Tighe stood with arms folded near the door. “She just slipped out one night.” Mrs. Hamilton held her eyes steady on Kaye’s. “I hardly felt her. My legs were wet. Just a little blood. They had a monitor on my stomach and the little alarm started to beep. I woke up and the nurses were there and they put up a tent. They didn’t show her to me. A minister came in, Reverend Ackerley, from my church, she was right there for me, wasn’t that nice?” “I’m so sorry,” Kaye said.
“The reverend told me about that other woman, in Mexico, with her second baby…”
Kaye shook her head in sympathy. “I am so scared, Kaye.”
“I’m sorry I wasn’t here. I was in San Diego and I didn’t know you had rejected.”

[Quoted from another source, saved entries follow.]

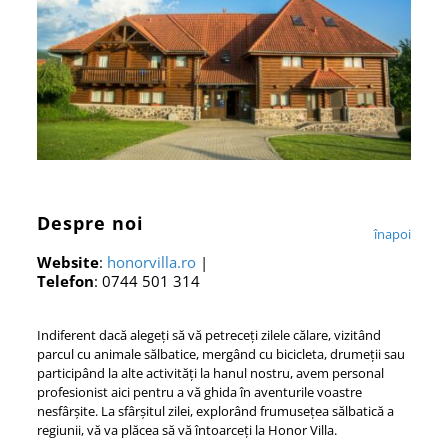
Despre noi
înapoi
Website
:
honorvilla.ro
|
Telefon
: 0744 501 314
Indiferent dacă alegeți să vă petreceți zilele călare, vizitând
parcul cu animale sălbatice, mergând cu bicicleta, drumeții sau
participând la alte activități la hanul nostru, avem personal
profesionist aici pentru a vă ghida în aventurile voastre
nesfârșite. La sfârșitul zilei, explorând frumusețea sălbatică a
regiunii, vă va plăcea să vă întoarceți la Honor Villa.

“Well, it’s not like you’re my doctor, is it?” “I’ve been thinking about you a lot. And the others.” Kaye smiled. “But mostly you.”
“Yeah, well, I’m a strong black woman, and we make an impression.” Mrs. Hamilton did not smile as she said this. Her expression was drawn, her skin verging on olive. “I talked to my husband on the telephone. He’s coming by today and we’ll see each other, but we’ll be separated by glass. They told me they’d let me go after the baby was born. But now they say they want to keep me here. They tell me I’m going to be pregnant again. They know it’s coming. My own little baby Jesus. How can the world get along with millions of little baby Jesuses?” She started to cry. “I haven’t been with my husband or anyone else! I swear!”
Kaye held her hand tightly. “This is so difficult,” she said. “I want to help, but my family, they’re having a hard time.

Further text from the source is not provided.